This article (the fourth in the series-access Archives on the Home Page for previous
articles) brings us up to the middle of the alphabet of terminology relevant to the
senior market. This segment looks at the "m's"- Medicare, Medicare Supplement
coverage, and Medicaid.
Often, people insist that their grandmother's nursing home was paid for by Medicare.
Impossible I say- many people confuse Medicare with Medicaid (Medicare pays only
for a short stay in a "Skilled Nursing Facility" under certain, limited
situations but does not pay for custodial or chronic care in a nursing home setting).
This article will by no means be exhaustive, but help clear up the confusion of which
system pays for what, and why so many people should still take a serious look at
whether or not a Long Term Care insurance policy is needed.
Medicare is a federal program that provides hospitalization and medical care
to "seniors" and consists of 3 parts which will be outlined below. Medicaid
is also a federal program but administration differs on a state by state basis, depending
on the number of people eligible (by low, or poverty level incomes). Medicaid does
indeed pay nursing home bills for half to two thirds of residents but residents
must qualify for such assistance. Long Term Care insurance is one of the ways
to have long term, chronic care or custodial needs paid for, and still have control
of your assets and income.
The A, B, C's of Medicare
For detailed questions about Medicare, go online to www.medicare.gov or call 1-800-MEDICARE.

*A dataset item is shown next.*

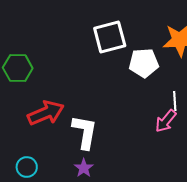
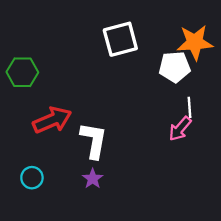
white pentagon: (144, 63) -> (175, 67), moved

Medicare provides health insurance services to millions of seniors, those with renal
failure, or classified as disabled and receiving OASDI Disability benefits for two
years or more. Normally, those turning 65 qualify for Medicare
because they have paid payroll taxes over the years. Currently, we are taxed a total
of 2.9 percent on all wages (no cap or income limit) to fund Medicare.
"Non-working spouses" are eligible for Medicare too based on payroll taxes
paid by the working spouse, but not until the non-working spouse reaches 65. If the
senior's spouse is currently covered as a dependent on the employee health coverage,
the "dependent" spouse must be allowed to remain on the employee roll until
he or she qualifies for Medicare by also reaching 65, even if the Medicare spouse
gives up their employee medical coverage to rely solely on Medicare.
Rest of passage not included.